→ DESCRIPTION OF THE TASK
Write the listing below out again exactly, dropping the images.

→ EXTRACTED MATERIAL
◇ ◇ ◇ ◇ ◇

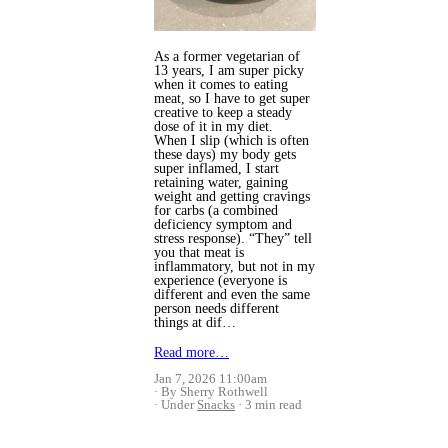
As a former vegetarian of
13 years, I am super picky
when it comes to eating
meat, so I have to get super
creative to keep a steady
dose of it in my diet.
When I slip (which is often
these days) my body gets
super inflamed, I start
retaining water, gaining
weight and getting cravings
for carbs (a combined
deficiency symptom and
stress response).
“They” tell
you that meat is
inflammatory, but not in my
experience (everyone is
different and even the same
person needs different
things at dif…
Read more…
Jan 7, 2026 11:00am
By Sherry Rothwell
Under
Snacks
3 min read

◇ ◇ ◇ ◇ ◇

→ YOUR SOLUTION
As a former vegetarian of
13 years, I am super picky
when it comes to eating
meat, so I have to get super
creative to keep a steady
dose of it in my diet.
When I slip (which is often
these days) my body gets
super inflamed, I start
retaining water, gaining
weight and getting cravings
for carbs (a combined
deficiency symptom and
stress response).
“They” tell
you that meat is
inflammatory, but not in my
experience (everyone is
different and even the same
person needs different
things at dif…
Read more…
Jan 7, 2026 11:00am
By Sherry Rothwell
Under
Snacks
3 min read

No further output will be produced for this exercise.